Saturday, March 8, 2025

The death of the cemetery walker

S lets me in on all the conspiracy theories, not because they're good stories, but because he believes in them. We haven't talked much since the election, and after the inauguration, he's rubbed it in from afar. So, when he descended a cemetery hill in his John Deere vehicle the other day and swept across the road to pull up next to me and Lilith, I wondered. "Remember Renn, who turned out to be Rand?" he asked. Yes, the walker who had recurring cancers and hobbled a lot at the end. "He died. You can find his obituary on the cemetery webpage." The last time I saw Rand on my street, he said things had been rough but he was planning a trip to Paris. 
 
Today, I followed S to his battered green van. He was sitting in the driver's seat, attending to his phone. He wasn't sure he wanted to see me, that much was clear. So I pulled up to his open window and told him that I'd emailed Rand's widow. That she'd emailed back. I read him the message. Yes, they'd gone to Europe ("Yay! He made it!"), enjoyed food and the Alhambra, despite the neuropathy in Rand's feet.
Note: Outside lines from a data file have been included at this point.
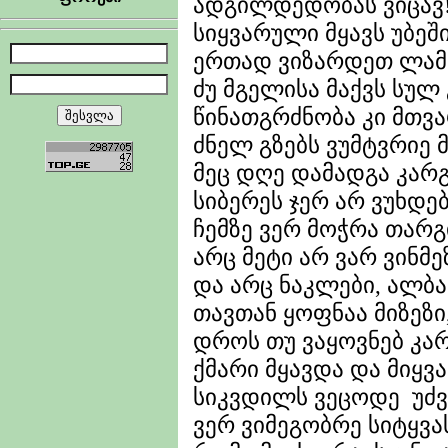
ადგილდედობას ვიცავ
სიყვარული მყავს უბეში
ერთად ვიზარდეთ ლამ
ძუ მგელისა მაქვს სულ 
წინათგრძნობა კი მთვა
ძნელ გზებს ვუმტვრიე 
მეც დღე დამადგა კარგი
სიბერეს ჯერ არ ვუხდებ
ჩემზე ვერ მოჭრა თარგი
არც მეტი არ ვარ ვინმე
და არც ნაკლები, ალბათ
თავთან ყოფნაა მიზეზი
დროს თუ ვაყოვნებ კარ
ქმარი მყავდა და მიყვ
სიკვდილს ვეცოდე უძვ
ვერ ვიმეგობრე სიტყვა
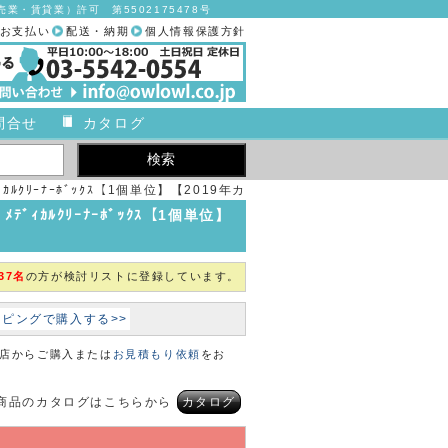
業・賃貸業）許可 第5502175478号
お支払い
配送・納期
個人情報保護方針
問合せ
カタログ
ｨｶﾙｸﾘｰﾅｰﾎﾞｯｸｽ【1個単位】【2019年カ
タログ商品】
ﾒﾃﾞｨｶﾙｸﾘｰﾅｰﾎﾞｯｸｽ【1個単位】
37名
の方が検討リストに登録しています。
ョッピングで購入する>>
本店からご購入または
お見積もり依頼
をお
商品のカタログはこちらから
カタログ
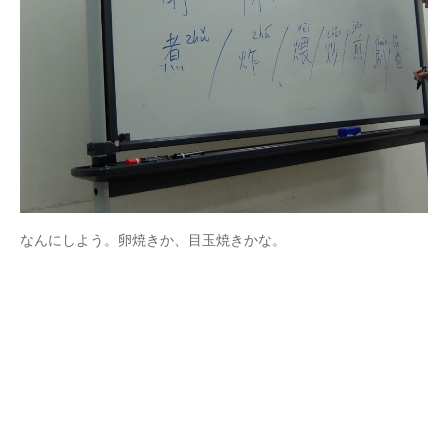
なんにしよう。卵焼きか、目玉焼きかな。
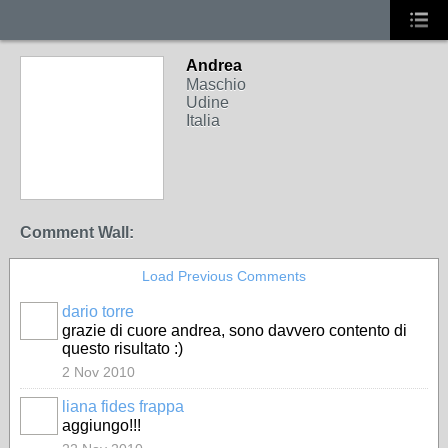
Andrea
Maschio
Udine
Italia
Comment Wall:
Load Previous Comments
dario torre
grazie di cuore andrea, sono davvero contento di
questo risultato :)
2 Nov 2010
liana fides frappa
aggiungo!!!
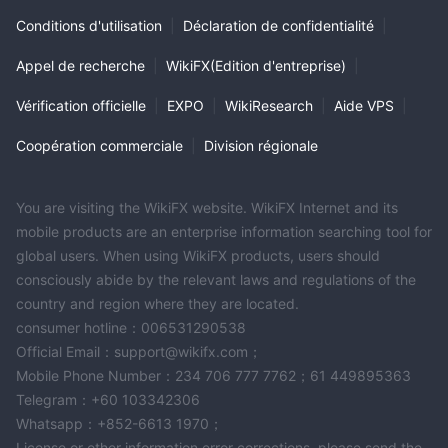
Conditions d'utilisation
|
Déclaration de confidentialité
|
Appel de recherche
|
WikiFX(Edition d'entreprise)
|
Vérification officielle
|
EXPO
|
WikiResearch
|
Aide VPS
|
Coopération commerciale
|
Division régionale
You are visiting the WikiFX website. WikiFX Internet and its
mobile products are an enterprise information searching tool for
global users. When using WikiFX products, users should
consciously abide by the relevant laws and regulations of the
country and region where they are located.
consumer hotline：006531290538
Official Email：support@wikifx.com；
Mobile Phone Number：234 706 777 7762；61 449895363
Telegram：+60 103342306
Whatsapp：+852-6613 1970；
License or other information error corrections, please send the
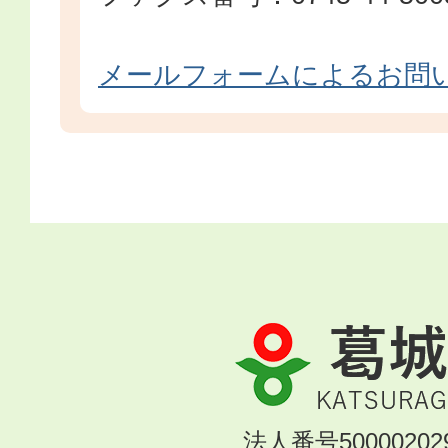
メールフォームによるお問
葛
城
市
KATSURAGI
法人番号500002029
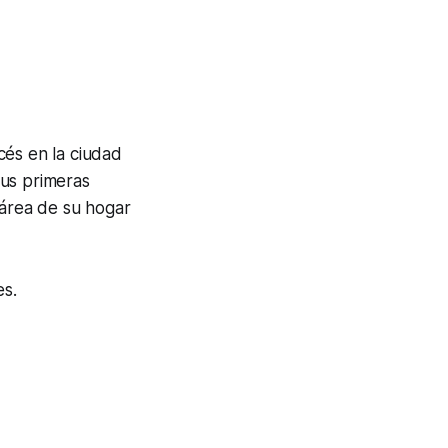
cés en la ciudad
sus primeras
 área de su hogar
es.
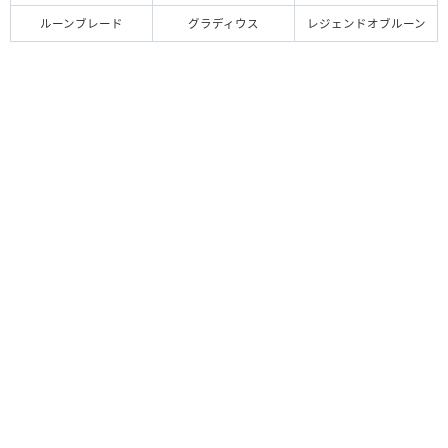
ルーンブレード
グラディウス
レジェンドオブルーン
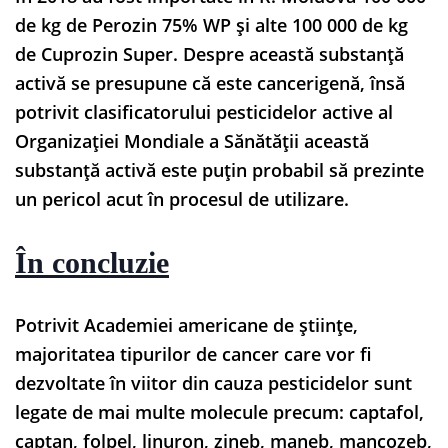
de kg de Perozin 75% WP și alte 100 000 de kg
de Cuprozin Super. Despre această substanță
activă se presupune că este cancerigenă, însă
potrivit clasificatorului pesticidelor active al
Organizației Mondiale a Sănătății această
substanță activă este puțin probabil să prezinte
un pericol acut în procesul de utilizare.
În concluzie
Potrivit Academiei americane de științe,
majoritatea tipurilor de cancer care vor fi
dezvoltate în viitor din cauza pesticidelor sunt
legate de mai multe molecule precum: captafol,
captan, folpel, linuron, zineb, maneb, mancozeb,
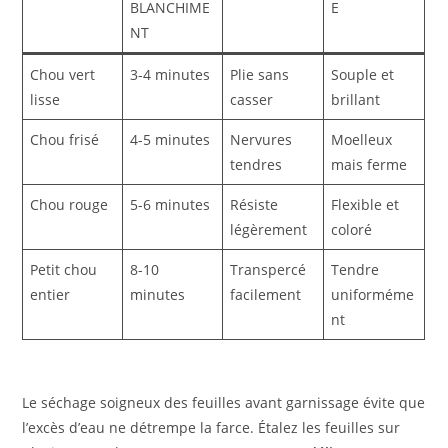
BLANCHIME
E
NT
Chou vert
3-4 minutes
Plie sans
Souple et
lisse
casser
brillant
Chou frisé
4-5 minutes
Nervures
Moelleux
tendres
mais ferme
Chou rouge
5-6 minutes
Résiste
Flexible et
légèrement
coloré
Petit chou
8-10
Transpercé
Tendre
entier
minutes
facilement
uniforméme
nt
Le séchage soigneux des feuilles avant garnissage évite que
l’excès d’eau ne détrempe la farce. Étalez les feuilles sur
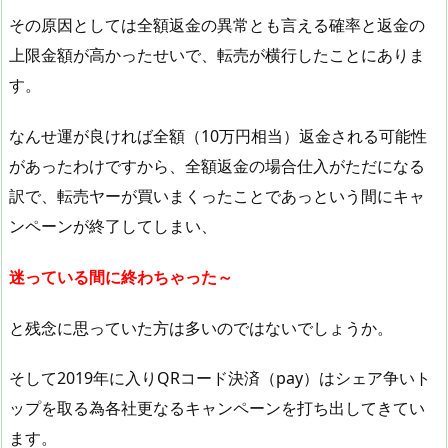
その原因としては全額返金の異常とも言える確率と返金の
上限金額が高かったせいで、転売が横行したことにありま
す。
なんせ運が良ければ全額（10万円相当）返金される可能性
があったわけですから、全額返金の場合仕入がただになる
訳で、転売ヤーが買いまくったことであっという間にキャ
ンペーンが終了してしまい、
迷っている間に終わちゃった～
と残念に思っていた方は多いのではないでしょうか。
そして2019年に入りQRコード決済（pay）はシェア争いト
ップを取る為各社更なるキャンペーンを打ち出してきてい
ます。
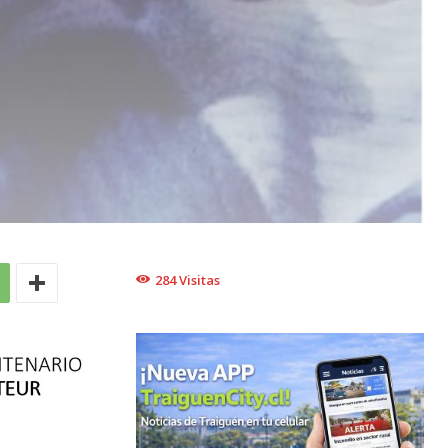
284
Visitas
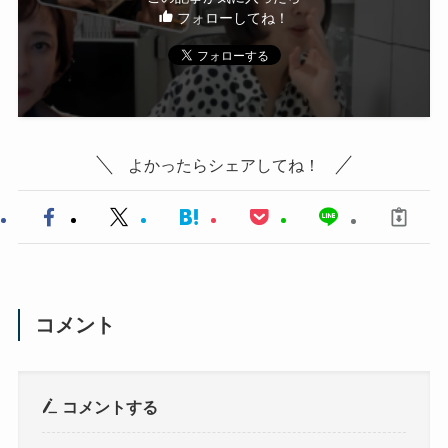
フォローしてね！
よかったらシェアしてね！
コメント
コメントする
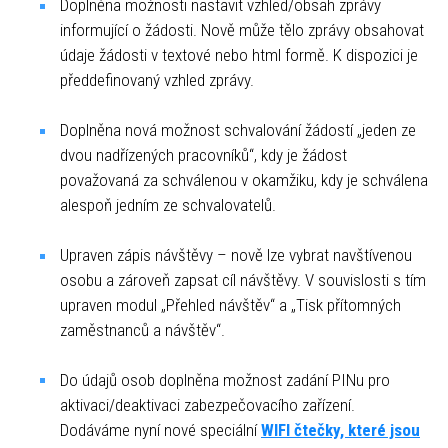
Doplněna možnosti nastavit vzhled/obsah zprávy
informující o žádosti. Nově může tělo zprávy obsahovat
údaje žádosti v textové nebo html formě. K dispozici je
předdefinovaný vzhled zprávy.
Doplněna nová možnost schvalování žádostí „jeden ze
dvou nadřízených pracovníků“, kdy je žádost
považovaná za schválenou v okamžiku, kdy je schválena
alespoň jedním ze schvalovatelů.
Upraven zápis návštěvy – nově lze vybrat navštívenou
osobu a zároveň zapsat cíl návštěvy. V souvislosti s tím
upraven modul „Přehled návštěv“ a „Tisk přítomných
zaměstnanců a návštěv“.
Do údajů osob doplněna možnost zadání PINu pro
aktivaci/deaktivaci zabezpečovacího zařízení.
Dodáváme nyní nové speciální
WIFI čtečky, které jsou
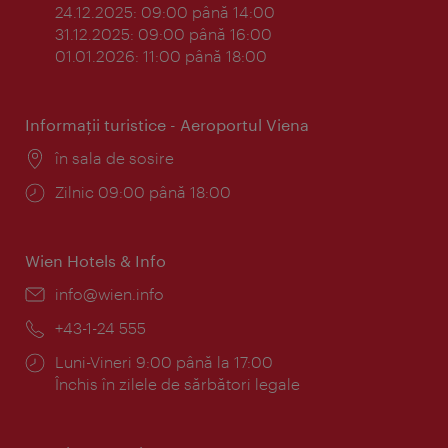
24.12.2025: 09:00 până 14:00
31.12.2025: 09:00 până 16:00
01.01.2026: 11:00 până 18:00
Informaţii turistice - Aeroportul Viena
Locul:
în sala de sosire
Program:
Zilnic 09:00 până 18:00
Wien Hotels & Info
E-
info@wien.info
mail:
Telefon:
+43-1-24 555
Program:
Luni-Vineri 9:00 până la 17:00
Închis în zilele de sărbători legale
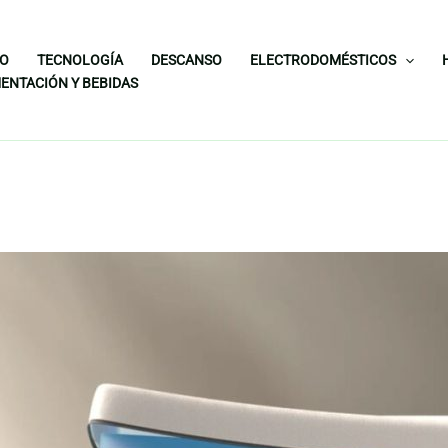
IO
TECNOLOGÍA
DESCANSO
ELECTRODOMÉSTICOS
ENTACIÓN Y BEBIDAS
The last time he walked in our area (after 30 years of it!), he and his daughter had gone to the cemetery, but S wasn't there. Must have been his day off. "He was thinking of you," I told S, whose eyes had softened. "That made my day."
 
I never talked much to Rand, who had great purpose in his gait. But I wish I had. His obit is chronicle of a life very well lived. He was a Vietnam vet, an early childhood expert, a psychologist, a tai chi master, devoted poker player. "He was the least judgmental person I ever met," wrote his wife of over 50 years.